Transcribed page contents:
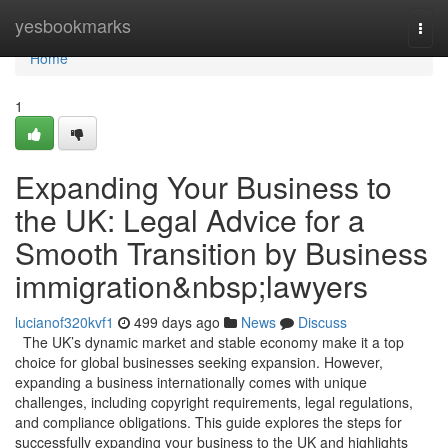
Home
yesbookmarks
Togg
navi
Home
1
Expanding Your Business to
the UK: Legal Advice for a
Smooth Transition by Business
immigration&nbsp;lawyers
lucianof320kvf1
499 days ago
News
Discuss
The UK’s dynamic market and stable economy make it a top
choice for global businesses seeking expansion. However,
expanding a business internationally comes with unique
challenges, including copyright requirements, legal regulations,
and compliance obligations. This guide explores the steps for
successfully expanding your business to the UK and highlights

» **Exercise**:
Without including a single picture, restate all of the data word for word.

» **The completed task**:
Home
yesbookmarks
Togg
navi
Home
1
Expanding Your Business to
the UK: Legal Advice for a
Smooth Transition by Business
immigration&nbsp;lawyers
lucianof320kvf1
499 days ago
News
Discuss
The UK’s dynamic market and stable economy make it a top
choice for global businesses seeking expansion. However,
expanding a business internationally comes with unique
challenges, including copyright requirements, legal regulations,
and compliance obligations. This guide explores the steps for
successfully expanding your business to the UK and highlights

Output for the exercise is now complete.